Re: Interacting with coherent memory on external devices

From: Jerome Glisse
Date: Thu Apr 23 2015 - 11:42:48 EST

Next message: David Miller: "Re: [PATCHv2] ibmveth: Fix off-by-one error in ibmveth_change_mtu()"
Previous message: Andy Lutomirski: "Re: [PATCH] x86/asm/entry/64: better check for canonical address"
In reply to: Christoph Lameter: "Re: Interacting with coherent memory on external devices"
Next in thread: Benjamin Herrenschmidt: "Re: Interacting with coherent memory on external devices"
Messages sorted by: [ date ] [ thread ] [ subject ] [ author ]

On Thu, Apr 23, 2015 at 09:10:13AM -0500, Christoph Lameter wrote:
> On Thu, 23 Apr 2015, Benjamin Herrenschmidt wrote:
>
> > > Anyone
> > > wanting performance (and that is the prime reason to use a GPU) would
> > > switch this off because the latencies are otherwise not controllable and
> > > those may impact performance severely.
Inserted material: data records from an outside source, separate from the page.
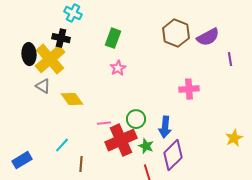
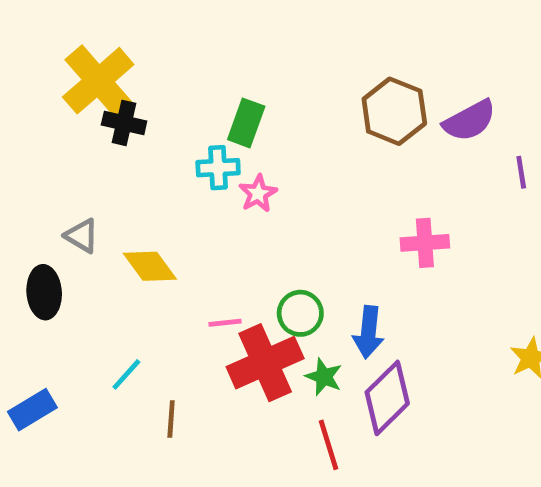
cyan cross: (73, 13) -> (218, 168), moved, turned -30
black ellipse: (29, 54) -> (44, 292), moved
yellow cross: (50, 59) -> (98, 81), moved

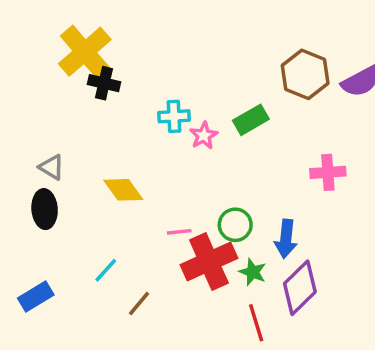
green rectangle: (246, 123) -> (251, 120), moved, turned 40
gray triangle: (82, 236) -> (52, 167), moved
brown line: (171, 419) -> (139, 303), turned 36

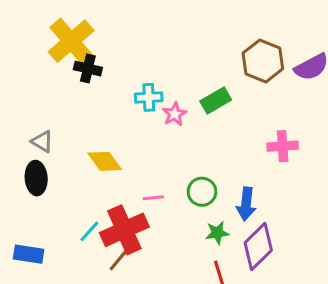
red cross: (209, 262) -> (124, 230), moved
green star: (253, 272) -> (217, 233), turned -30
blue rectangle: (36, 296) -> (29, 254), turned 40

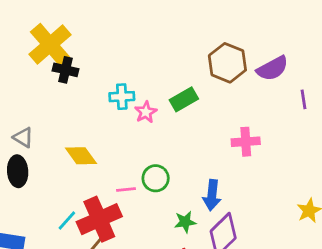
green circle: (202, 192) -> (156, 178), moved

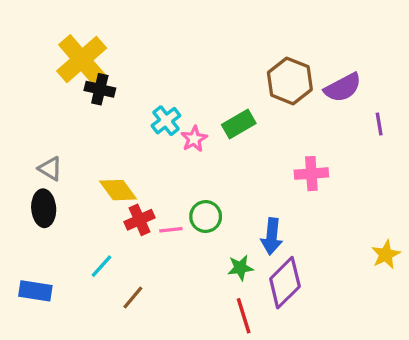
cyan cross: (122, 97) -> (166, 121), turned -35
red cross: (99, 219) -> (140, 220), moved, size x0.6

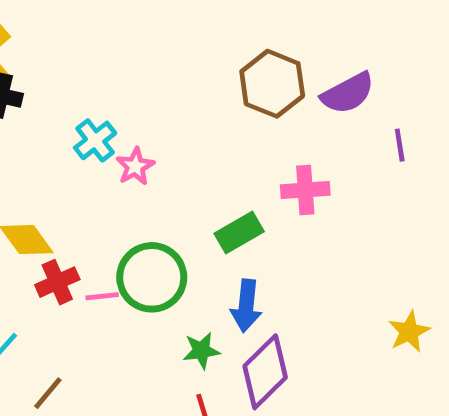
green rectangle: (239, 124) -> (239, 232), moved
pink cross: (311, 174) -> (305, 190), moved
green circle: (206, 217) -> (152, 277), size x1.5

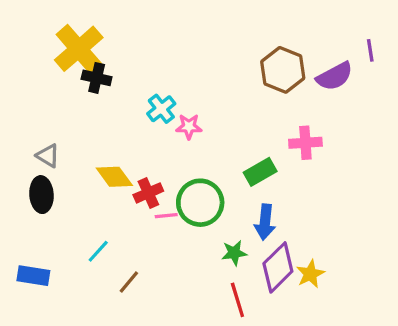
purple line: (400, 145) -> (370, 50), moved
pink star: (135, 166) -> (189, 127), turned 30
red cross: (57, 282) -> (148, 193), moved
yellow star: (409, 332) -> (310, 274), moved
There are typically multiple
> > > parallel strands of executing that must execute with similar performance
> > > in order to allow a data exchange at defined intervals. That is no longer
> > > possible if you add variances that come with the "transparency" here.
> >
> > Stop trying to apply your unique usage model to the entire world :-)
>
> Much of the HPC apps that the world is using is severely impacted by what
> you are proposing. Its the industries usage model not mine. That is why I
> was asking about the use case. Does not seem to fit the industry you are
> targeting. This is also the basic design principle that got GPUs to work
> as fast as they do today. Introducing random memory latencies there will
> kill much of the benefit of GPUs there too.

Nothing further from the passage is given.